The Gundlakamma (Telugu: గుండ్లకమ్మ నది) is a seasonal river that flows through the east central part of the state of Andhra Pradesh, India. It arises in the Nallamalla Hills, an offshoot of the Eastern Ghats. Its main headwaters lie some 6 kilometers from the village of Ardhaveedu, Prakasam District at an altitude of 425 m. above MSL. Numerous mountain streams join it as it descends down the thickly forested hills through a series of curves and tight bends. It follows a north-easterly direction and enters the plains near Cumbum, after flowing through a town named after it. Gundlakamma is the largest of all the rivers that originate from the Nallamalla Hills.
A 15th-century dam built by the Gajapati kings straddles the river on its entry into the plains. It is an earthen dam that plugs the narrow outlet of a wide gorge that the river flows through. Called the Cumbum Dam, it is 57 feet (17 m) high, has a drainage area of 430 square miles (1,100 km2) and a capacity of 3,696,000,000 cubic feet (105,000,000 m3). The river then flows past the town of Markapur and towards the Coromandel Coast. It finally enters the Bay of Bengal, some 19 km east of Ongole after having covered a distance of 225 km.
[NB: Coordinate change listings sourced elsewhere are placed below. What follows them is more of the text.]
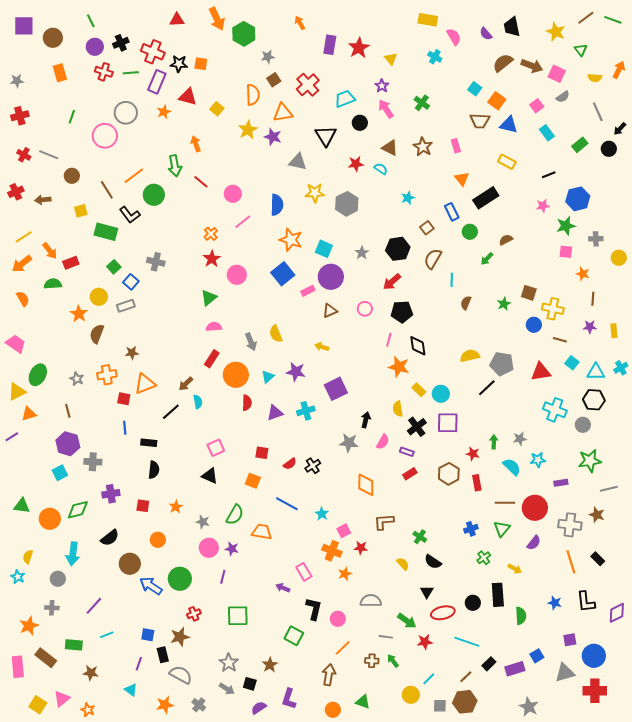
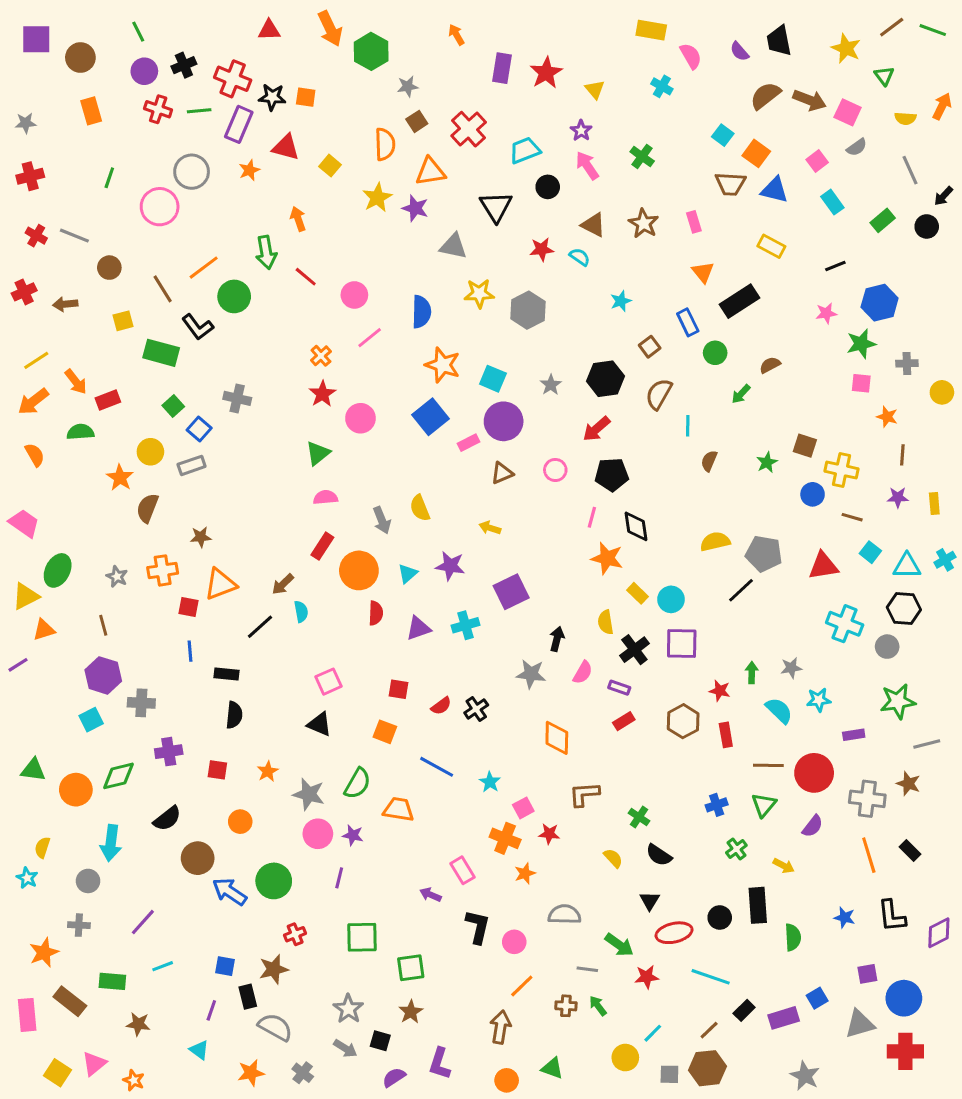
gray star: (203, 522) -> (309, 794), size x1.5
green square: (294, 636) -> (411, 968), moved, turned -36

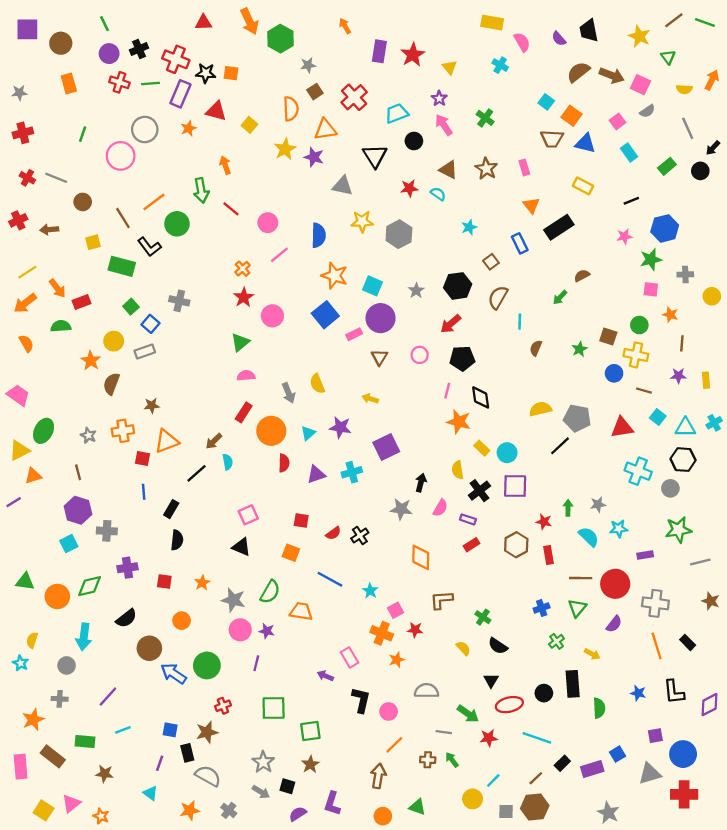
green circle: (715, 353) -> (639, 325), moved
brown triangle: (502, 473) -> (379, 357), turned -36
black rectangle: (227, 674) -> (171, 509), turned -66
brown star: (908, 784) -> (711, 601), moved

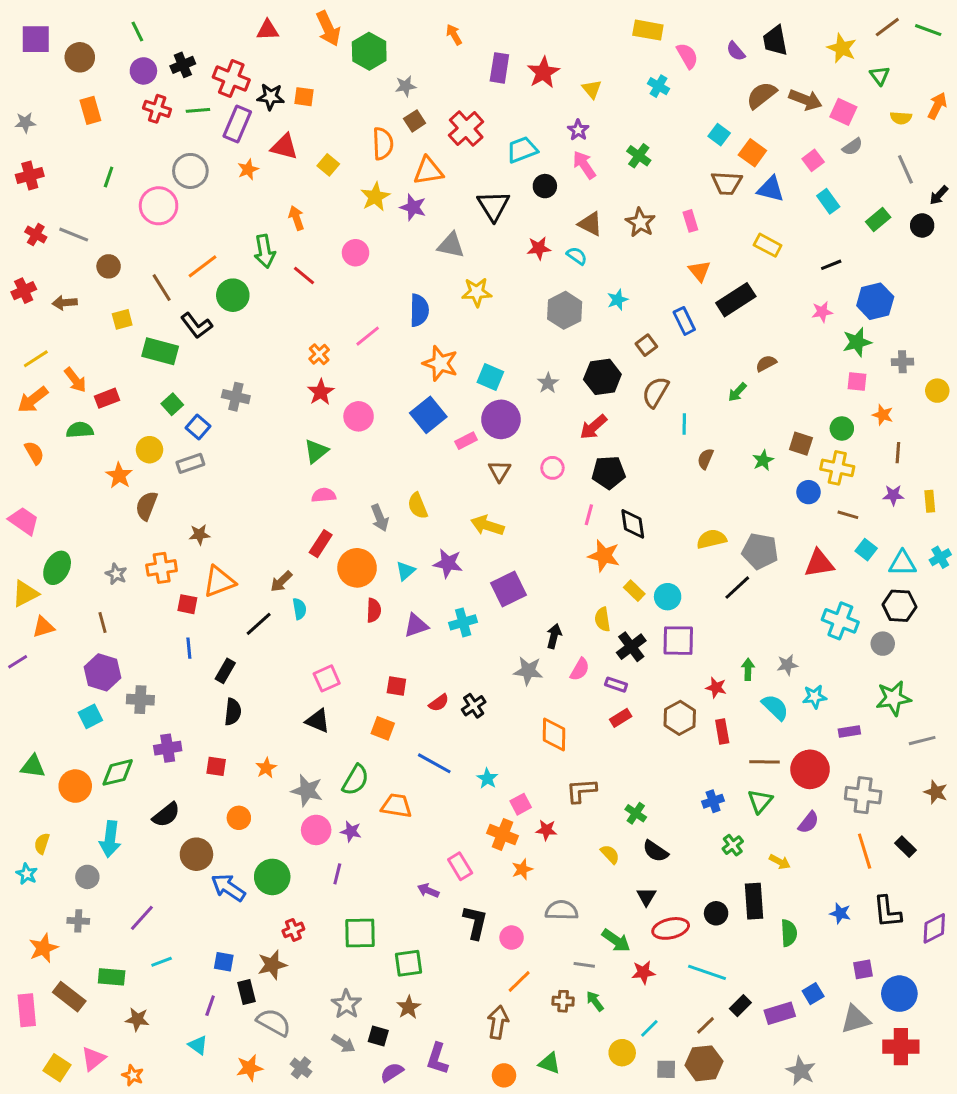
pink circle: (268, 223) -> (356, 253), moved
gray hexagon: (399, 234) -> (565, 310), moved
yellow arrow: (370, 399) -> (487, 525), size x1.5

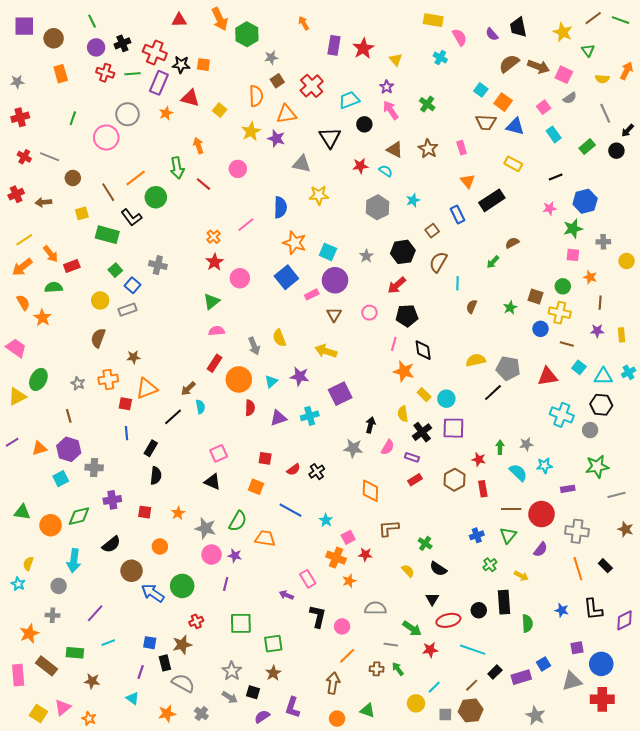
orange star: (119, 475) -> (42, 318), moved
orange triangle: (43, 627) -> (39, 448), moved

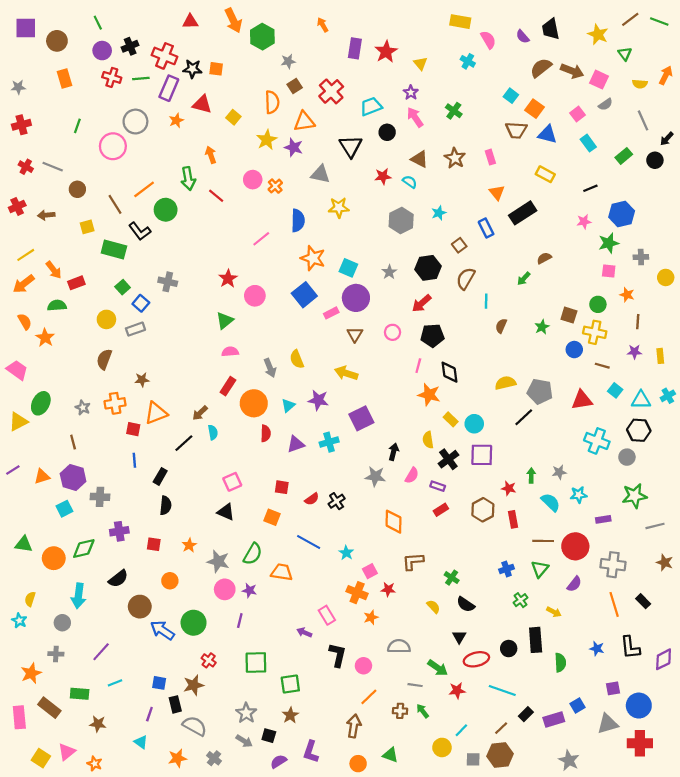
orange cross: (214, 237) -> (275, 186), moved
red cross: (196, 621) -> (209, 660), turned -32

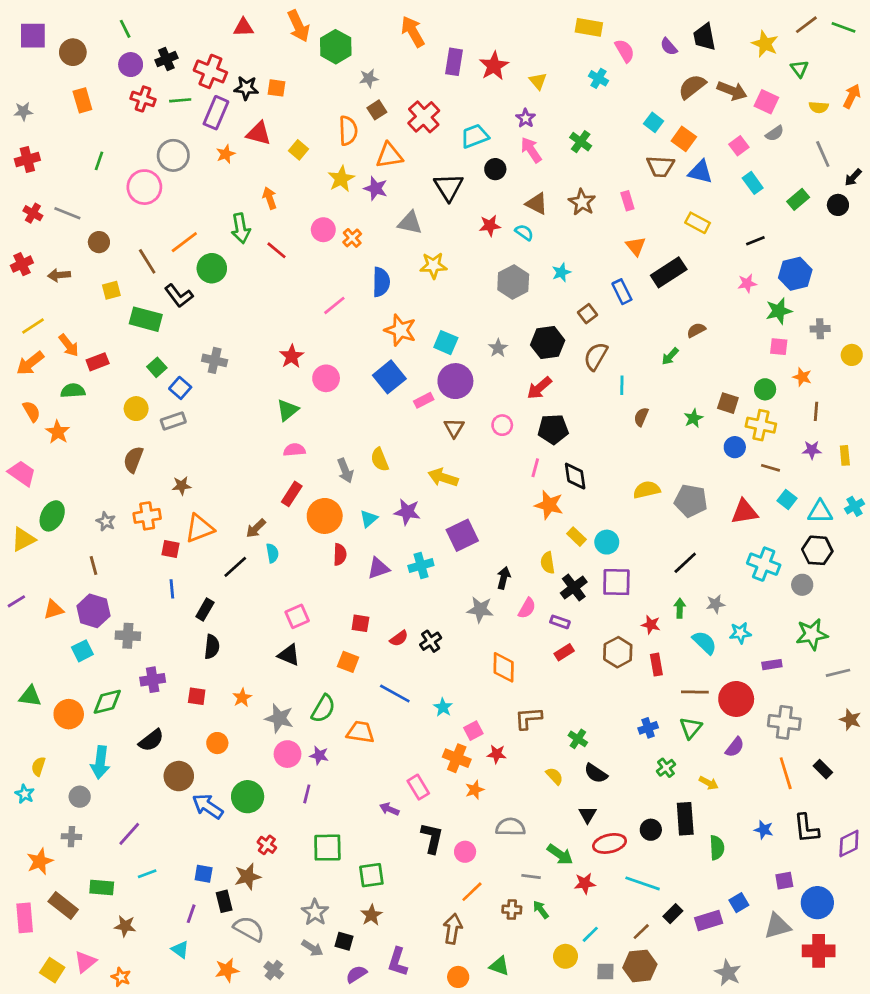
orange arrow: (323, 25) -> (413, 32), size x1.6
black line: (524, 417) -> (685, 563), moved

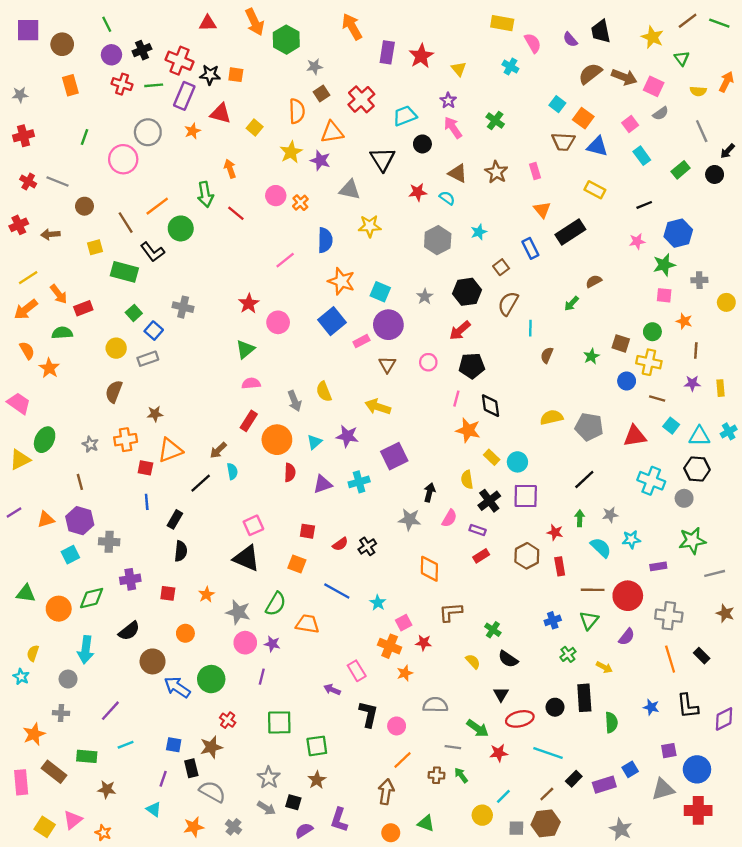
black triangle: (289, 655) -> (246, 558), size x1.4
Apart from the ancient dam at Cumbum mentioned above, a modern dam called Gundlakamma Reservoir Project too has been constructed across the river at Chinna Mallapuram, Prakasam District. Some 80 feet (24 m) high, this dam has a capacity of 3,800,000,000 cubic feet (110,000,000 m3) and can irrigate 80,600 acres (330 km2) of land. It will also provide drinking water for the 250,000 people living in Ongole and its surrounding hamlets.
Veligonda project is under construction to connect the river basin with the adjacent Krishna River basin by a 20 km long tunnel from the Srisailam reservoir. Construction of a 40 tmc capacity storage reservoir is also part of this project. Once this project is completed, the reliability of water supply to all the irrigation projects in the river basin would enhance vastly.
The Guntur-Guntakal railway track of the South Central Railway crosses the river over the embankment at Cumbum as well as at two other places before it. The Vijayawada-Chennai mainline of the same railway crosses the river a few kilometres before its mouth. Near the same place, National Highway 5 also spans the river at Vellampalli village.
Though a tame river generally, the heavy monsoonal rains in 2001 caused the river to burst its banks and flood areas along its course. About 15 people were washed away by its gushing waters in the month of October, 2001.